The IDF answer – it mans the checkpoint at the exit from Ramallah according to “operational needs.”
By Batya Jerenberg, World Israel News
The IDF’s checkpoint outside Ramallah was unmanned Sunday, creating a gaping hole in security, reporter Assaf Gibor writes Tuesday in Israeli weekly Makor Rishon.
The city from which Palestinian Authority (PA) President Mahmoud Abbas governs over the vast majority of Palestinians is located only a few kilometers from Route 60, the main highway leading to Jerusalem in the area.

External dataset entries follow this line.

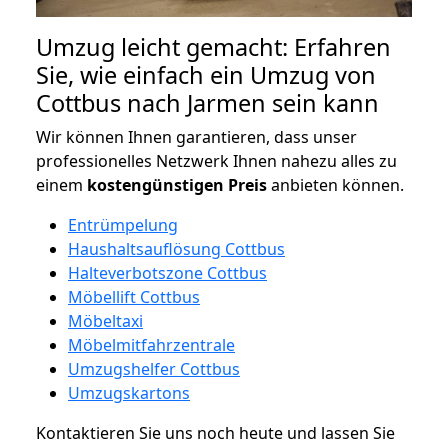
Umzug leicht gemacht: Erfahren
Sie, wie einfach ein Umzug von
Cottbus nach Jarmen sein kann
Wir können Ihnen garantieren, dass unser
professionelles Netzwerk Ihnen nahezu alles zu
einem
kostengünstigen
Preis
anbieten können.
Entrümpelung
Haushaltsauflösung Cottbus
Halteverbotszone Cottbus
Möbellift Cottbus
Möbeltaxi
Möbelmitfahrzentrale
Umzugshelfer Cottbus
Umzugskartons
Kontaktieren Sie uns noch heute und lassen Sie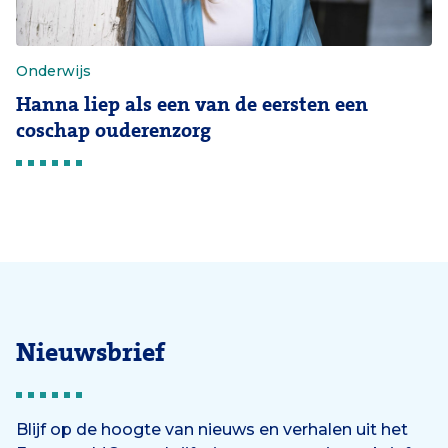
Onderwijs
Hanna liep als een van de eersten een
coschap ouderenzorg
Nieuwsbrief
Blijf op de hoogte van nieuws en verhalen uit het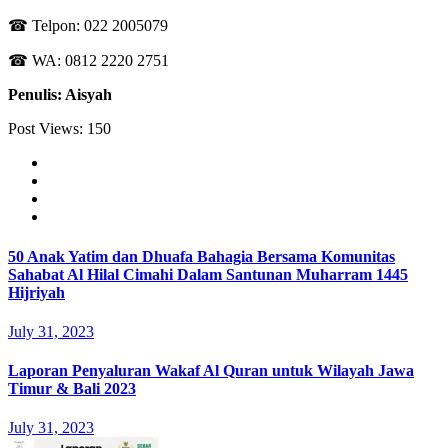
☎ Telpon: 022 2005079
☎ WA: 0812 2220 2751
Penulis: Aisyah
Post Views:
150
50 Anak Yatim dan Dhuafa Bahagia Bersama Komunitas
Sahabat Al Hilal Cimahi Dalam Santunan Muharram 1445
Hijriyah
July 31, 2023
Laporan Penyaluran Wakaf Al Quran untuk Wilayah Jawa
Timur & Bali 2023
July 31, 2023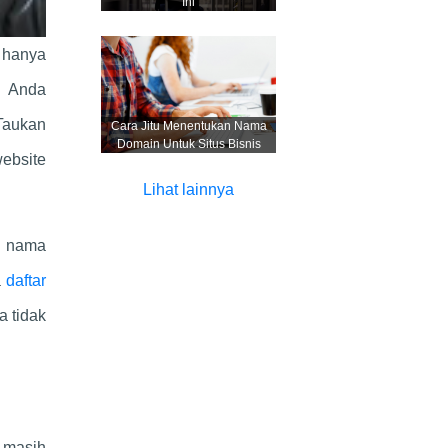
Ini
 hanya
g Anda
Taukan
Cara Jitu Menentukan Nama
Domain Untuk Situs Bisnis
ebsite
Lihat lainnya
g nama
a
daftar
a tidak
 masih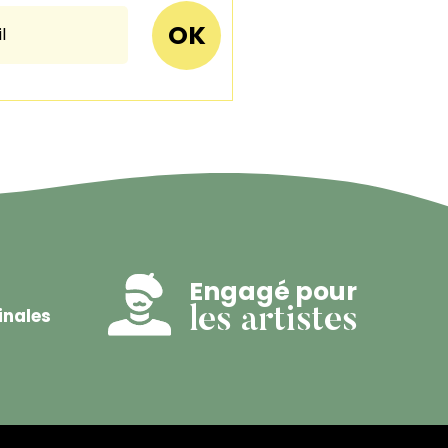
Engagé pour
inales
les artistes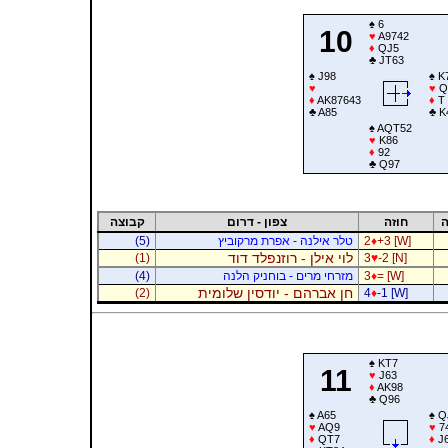
♠
6
10
♥
A9742
♦
QJ5
♣
JT63
♠
J98
♠
K
♥
♥
Q
♦
AK87643
♦
T
♣
A85
♣
K
♠
AQT52
♥
K86
♦
92
♣
Q97
ה
חוזה
צפון - דרום
קבוצה
+3 [W]
♦
2
טלר אילנה - אפרת מרקוביץ
(5)
לוי אילן - רוזנפלד דוד
(1)
3
♥
-2 [N]
= [W]
♦
3
מזרחי מרים - בוחניק הלנה
(4)
חן אברהם - יודסין שלומית
(2)
4
♦
-1 [W]
♠
KT7
11
♥
J63
♦
AK98
♣
Q96
♠
A65
♠
Q
♥
AQ9
♥
7
♦
QT7
♦
J6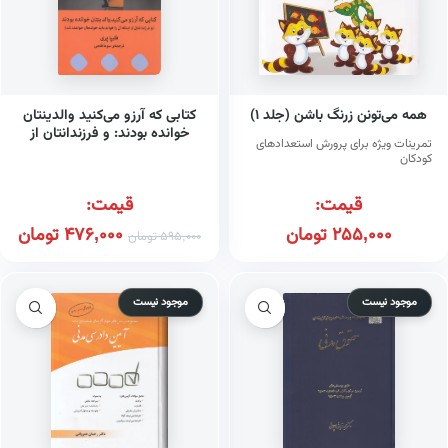
همه می‌تونن زرنگ باشن (جلد ۱)
کتابی که آرزو می‌کنید والدینتان
خوانده بودند: و فرزندانتان از
تمرینات ویژه برای پرورش استعدادهای
اینکه آن را خوانده‌اید خوشحال
کودکان
خواهند شد
قیمت:
قیمت:
255,000
تومان
476,000
تومان
595,000
تومان
موجود نیست
موجود نیست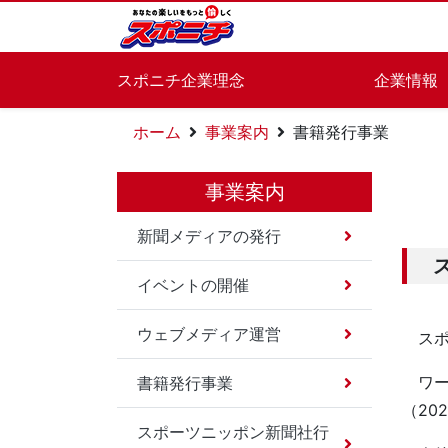
スポニチ企業理念
企業情報
ホーム
事業案内
書籍発行事業
事業案内
新聞メディアの発行
イベントの開催
ウェブメディア運営
スポ
ワール
書籍発行事業
（20
スポーツニッポン新聞社行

On the approach to the checkpoint, Gibor describes how he prepared to take out his journalist credentials to present to the soldiers, as Israeli citizens usually do given they normally aren’t allowed to travel in the area due to the danger to life and limb, but to his surprise he discovered that the booths stood empty.
There was no one opening car trunks to check for possible bombs or examining the ID cards of drivers coming through.
The IDF’s answer, he says, is that the checkpoint in question is not permanently manned but only according to operational needs.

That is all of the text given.